Because of the large amount of electrical equipment, fire is a major threat to data centers. Therefore, data centers normally are equipped with sophisticated fire-suppression systems and should have a sufficient number of fire extinguishers. Generally speaking, fire extinguishers come in two varieties: water-based systems and gas-based systems.
Since the computer systems that reside in a data center generally are leveraged to automate business functions, they must be available any time the business operates. Therefore, data centers incorporate various types of controls to ensure that systems remain available to perform critical business operations. These controls are designed to protect power, the computing environment, and wide area networks (WANs).
Clean power is absolutely critical to maintain computer operations. Power fluctuations such as spikes, surges, sags, brown-outs, and black-outs can damage computer components or cause outages. In order to mitigate this risk, data centers provide power redundancy in several layers, including the following:
Redundant power feeds (connecting the data center to more than one power grid)
Ground to earth (to carry power away from critical components during fault conditions)
Power conditioning (to flatten out harmful spikes and sags in current)
Battery backup systems or UPSs (to provide uninterrupted power in the event of a power fluctuation, brown-outs, or black-outs)
Generators (to provide electrical power during prolonged power outages)
The auditor's responsibility is to verify that the power-related control method, capacity, and operating condition are adequate. We will explore power-related controls later in this chapter.
Extreme temperature and humidity conditions can cause damage to computer systems. Since computers require specific environmental conditions to operate reliably, heating, ventilation, and air conditioning systems are required controls. Data centers typically provide sophisticated redundant systems to maintain constant temperature and humidity. Data centers often provide double the required capacity. The auditor's task is to evaluate capacity and the operational condition of these units.

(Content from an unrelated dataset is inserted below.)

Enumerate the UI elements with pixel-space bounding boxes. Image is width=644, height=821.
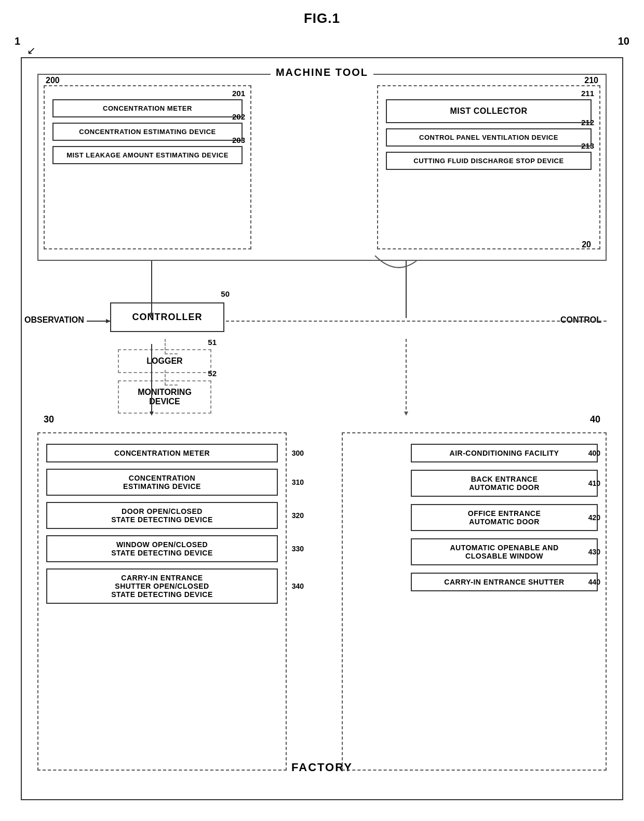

Whether from internal networks or the Internet, users access information systems residing within data center facilities through network connections. Therefore, network connectivity is absolutely critical. More often than not, data center facilities have redundant Internet and WAN connections using multiple carriers. If one carrier experiences a network outage, service to the facilities can be provided by another carrier.
Although data centers are designed to be automated, they do require a staff to operate. As a result, data center operations should be governed by policies, plans, and procedures. The auditor should expect to find the following area covered by policies, plans, and procedures:
Physical access control
System and facility monitoring
Facility and equipment maintenance
Responding to outages, emergencies, and alarm conditions
We will explore data center operations in more detail later in this chapter.